The Netherlands met Argentina in the 2014 semi-final and — for the fourth time in their World Cup history — failed to reach a final in the most grinding way possible: a 0–0 draw followed by a penalty defeat. The match produced almost nothing in terms of genuine chances, which made the eventual outcome feel like a coin flip rather than a footballing judgment.
Louis van Gaal had built a stubborn, well-organized side that simply couldn’t score when it mattered; the Netherlands left Brazil with a bronze medal and the familiar sensation of a final narrowly, maddeningly missed.
England 2018 (The Semi-Final Nemesis)

England’s 2018 semi-final loss to Croatia — 2–1 after extra time, Mandžukić scoring the winner — broke something specific in English footballing optimism that had been quietly rebuilding under Gareth Southgate. England led through Trippier’s free kick, controlled the first half, and then Croatia — older, more experienced, grimly determined — simply kept going until England ran out of answers.
It was fifty-two years since England’s last final. After 2018, it’s fifty-six and counting.
Belgium 2018 (France’s Precision)

Belgium arrived at their 2018 semi-final against France as the highest-ranked team in the world, carrying a generation of players — De Bruyne, Hazard, Lukaku, Courtois — that was widely described as the best in their history. France won 1–0 through Umtiti’s corner-kick header, a goal that had almost no business settling a match of that quality, and Belgium went home through the third-place match.
The abiding tragedy of Belgium’s Golden Generation is that they were always excellent and never won anything, and the 2018 semi-final is the specific moment that defines that gap most precisely.
Argentina 2022 (Croatia’s Wall)

Argentina’s path to the 2022 final in Qatar included a semi-final against Croatia — a team that had reached the previous final in Russia — and Messi, playing at what everyone understood was his last World Cup, scored from the penalty spot in the first half and set up Julián Álvarez twice in a 3–0 win that wasn’t quite as comfortable as it looked. Croatia had nothing left to give after eliminating Brazil on penalties, and Argentina’s semi-final was the one that felt, perhaps for the first time, like destiny aligning rather than being tempted.
Messi went on to win the final against France in one of the greatest matches ever played.

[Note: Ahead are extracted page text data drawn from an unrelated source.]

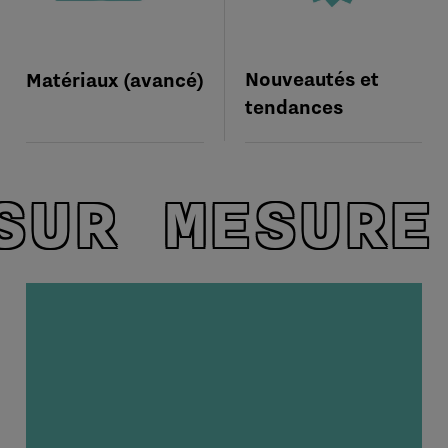
Nouveautés et
Matériaux (avancé)
tendances
SUR MESURE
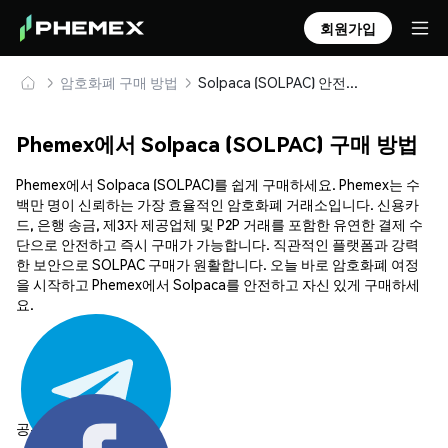
회원가입
암호화폐 구매 방법
Solpaca (SOLPAC) 안전하게 구매 및 보관
Phemex에서 Solpaca (SOLPAC) 구매 방법
Phemex에서 Solpaca (SOLPAC)를 쉽게 구매하세요. Phemex는 수
백만 명이 신뢰하는 가장 효율적인 암호화폐 거래소입니다. 신용카
드, 은행 송금, 제3자 제공업체 및 P2P 거래를 포함한 유연한 결제 수
단으로 안전하고 즉시 구매가 가능합니다. 직관적인 플랫폼과 강력
한 보안으로 SOLPAC 구매가 원활합니다. 오늘 바로 암호화폐 여정
을 시작하고 Phemex에서 Solpaca를 안전하고 자신 있게 구매하세
요.
공유하기:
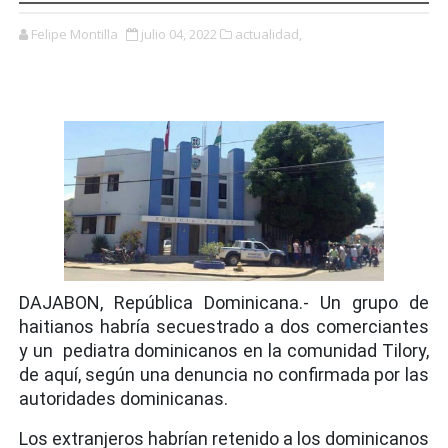
Felipe Montilla
julio 04, 2022
actualidad,
DAJABON, República Dominicana.- Un grupo de
haitianos habría secuestrado a dos comerciantes
y un pediatra dominicanos en la comunidad Tilory,
de aquí, según una denuncia no confirmada por las
autoridades dominicanas.
Los extranjeros habrían retenido a los dominicanos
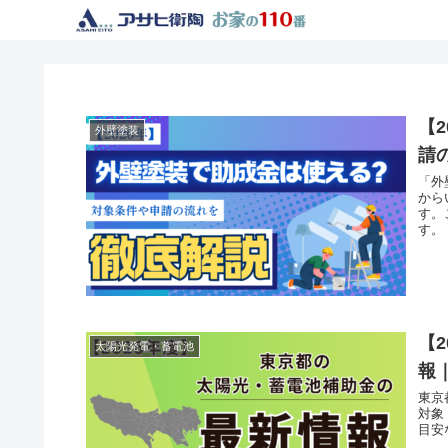
【
外壁塗装
請
「外
から
す。
す。
【
太陽光発電・蓄電池
報
東京
対象
目安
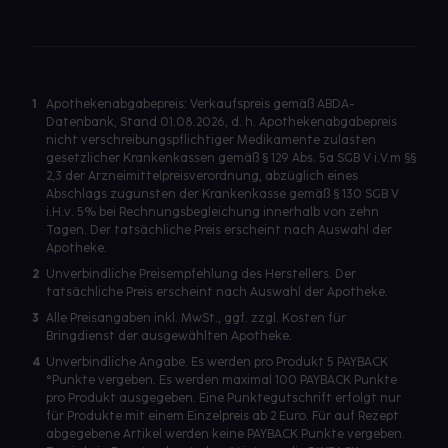
1
Apothekenabgabepreis: Verkaufspreis gemäß ABDA-
Datenbank, Stand 01.08.2026, d. h. Apothekenabgabepreis
nicht verschreibungspflichtiger Medikamente zulasten
gesetzlicher Krankenkassen gemäß § 129 Abs. 5a SGB V i.V.m §§
2,3 der Arzneimittelpreisverordnung, abzüglich eines
Abschlags zugunsten der Krankenkasse gemäß § 130 SGB V
i.H.v. 5% bei Rechnungsbegleichung innerhalb von zehn
Tagen. Der tatsächliche Preis erscheint nach Auswahl der
Apotheke.
2
Unverbindliche Preisempfehlung des Herstellers. Der
tatsächliche Preis erscheint nach Auswahl der Apotheke.
3
Alle Preisangaben inkl. MwSt., ggf. zzgl. Kosten für
Bringdienst der ausgewählten Apotheke.
4
Unverbindliche Angabe. Es werden pro Produkt 5 PAYBACK
°Punkte vergeben. Es werden maximal 100 PAYBACK Punkte
pro Produkt ausgegeben. Eine Punktegutschrift erfolgt nur
für Produkte mit einem Einzelpreis ab 2 Euro. Für auf Rezept
abgegebene Artikel werden keine PAYBACK Punkte vergeben.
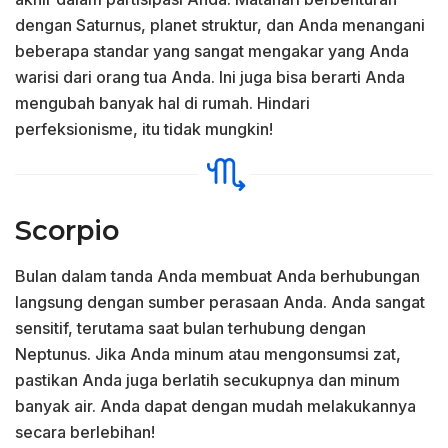
dengan Saturnus, planet struktur, dan Anda menangani
beberapa standar yang sangat mengakar yang Anda
warisi dari orang tua Anda. Ini juga bisa berarti Anda
mengubah banyak hal di rumah. Hindari
perfeksionisme, itu tidak mungkin!
Scorpio
Bulan dalam tanda Anda membuat Anda berhubungan
langsung dengan sumber perasaan Anda. Anda sangat
sensitif, terutama saat bulan terhubung dengan
Neptunus. Jika Anda minum atau mengonsumsi zat,
pastikan Anda juga berlatih secukupnya dan minum
banyak air. Anda dapat dengan mudah melakukannya
secara berlebihan!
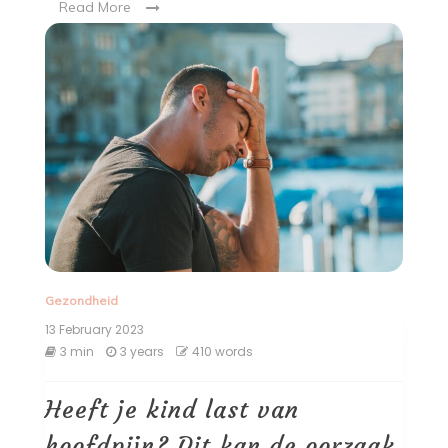
Read More
Gezondheid
13 February 2023
3 min
3 years
410 words
Heeft je kind last van
hoofdpijn? Dit kan de oorzaak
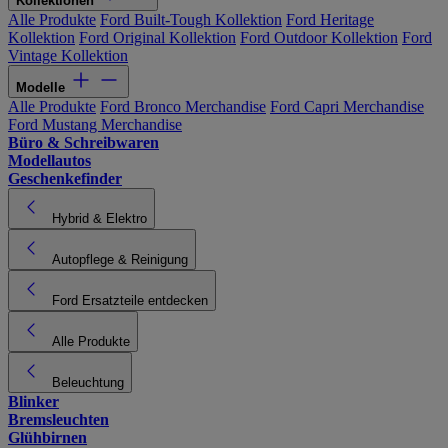
Kollektionen
Alle Produkte
Ford Built-Tough Kollektion
Ford Heritage
Kollektion
Ford Original Kollektion
Ford Outdoor Kollektion
Ford
Vintage Kollektion
Modelle
Alle Produkte
Ford Bronco Merchandise
Ford Capri Merchandise
Ford Mustang Merchandise
Büro & Schreibwaren
Modellautos
Geschenkefinder
Hybrid & Elektro
Autopflege & Reinigung
Ford Ersatzteile entdecken
Alle Produkte
Beleuchtung
Blinker
Bremsleuchten
Glühbirnen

This is the entry where the story ended properly.
Legendary Semi-Final Results

A semi-final loss is the sporting world’s most specific kind of unfinished sentence. It says everything about what a team was capable of — good enough to get there — and nothing about whether they deserved what came next.

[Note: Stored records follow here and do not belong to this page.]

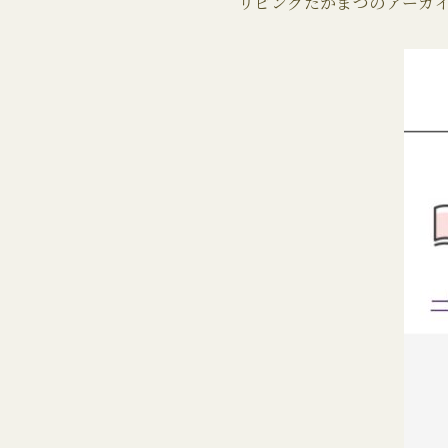
リビングたかまつのアーカ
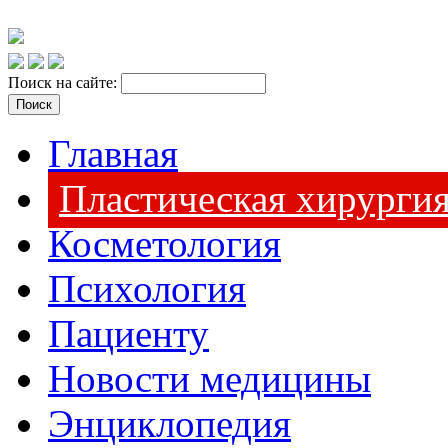
Поиск на сайте:
Главная
Пластическая хирурги
Косметология
Психология
Пациенту
Новости медицины
Энциклопедия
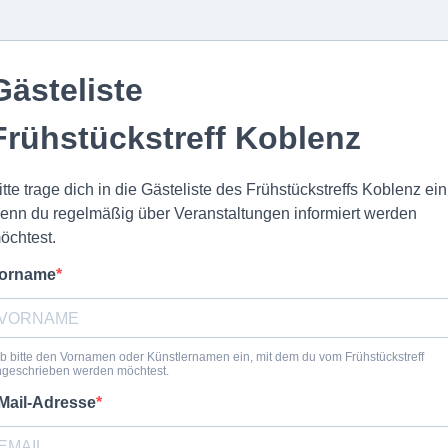
Gästeliste
Frühstückstreff Koblenz
itte trage dich in die Gästeliste des Frühstückstreffs Koblenz ein
enn du regelmäßig über Veranstaltungen informiert werden
öchtest.
orname
b bitte den Vornamen oder Künstlernamen ein, mit dem du vom Frühstückstreff
ngeschrieben werden möchtest.
Mail-Adresse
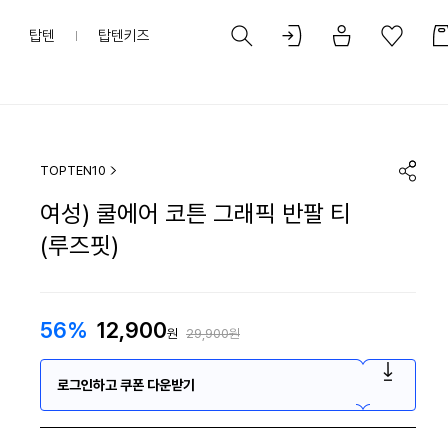
탑텐
탑텐키즈
TOPTEN10
여성) 쿨에어 코튼 그래픽 반팔 티
(루즈핏)
56%
12,900
원
29,900원
로그인하고 쿠폰 다운받기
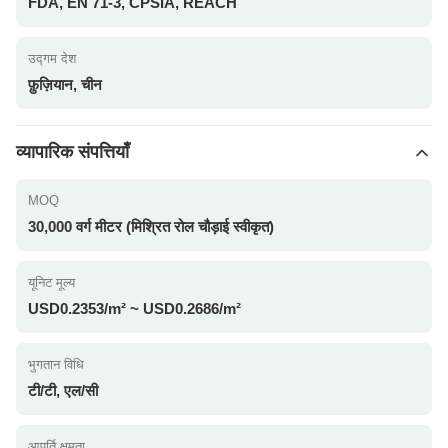
FDA, EN 71-3, CPSIA, REACH
उद्गम देश
फ़ुज़ियान, चीन
व्यापारिक संपत्तियाँ
MOQ
30,000 वर्ग मीटर (मिश्रित रोल चौड़ाई स्वीकृत)
यूनिट मूल्य
USD0.2353/m² ~ USD0.2686/m²
भुगतान विधि
टी/टी, एल/सी
आपूर्ति क्षमता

The teams on this list range from the genuinely unlucky to the genuinely outclassed, from the ones who fell apart in minutes to the ones who were simply on the wrong side of a penalty shootout. What they share is the particular weight of having been close enough to see the final without being allowed inside it.

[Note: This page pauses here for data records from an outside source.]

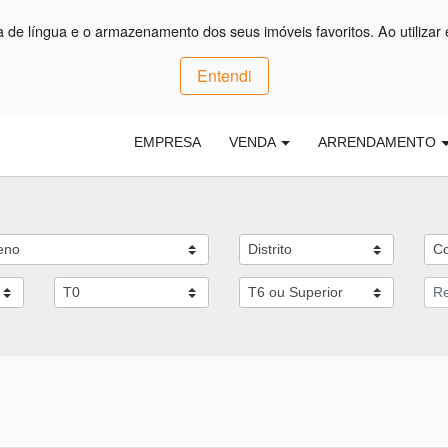
ça de língua e o armazenamento dos seus imóveis favoritos. Ao utilizar 
Entendi
EMPRESA
VENDA
ARRENDAMENTO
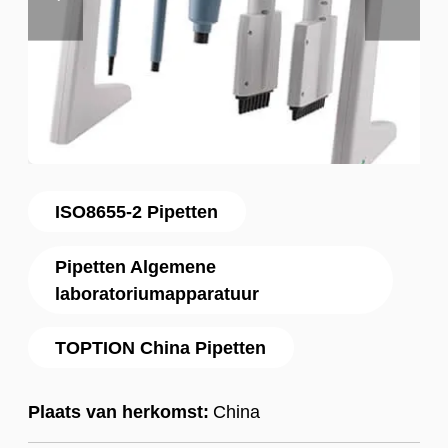
ISO8655-2 Pipetten
Pipetten Algemene
laboratoriumapparatuur
TOPTION China Pipetten
Plaats van herkomst:
China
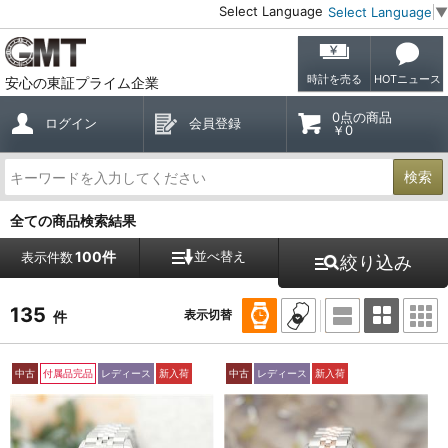
Select Language
Select Language
▼
時計を売る
HOTニュース
安心の東証プライム企業
0点の商品
ログイン
会員登録
￥0
検索
全ての商品検索結果
100件
並べ替え
表示件数
絞り込み
135
表示切替
件
中古
付属品完品
レディース
新入荷
中古
レディース
新入荷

Some of these wounds healed. Brazil won in 1958, 1962, 1970, 1994, and 2002.
France won in 1998. Spain won in 2010.
Argentina finally won in 2022. But the losses that didn’t get redeemed — England’s Turin, Netherlands’ multiple near-misses, Bulgaria’s single miraculous run — those are the ones that live in a country’s football culture as questions that never quite got answered.
Which is, perhaps, why people keep watching.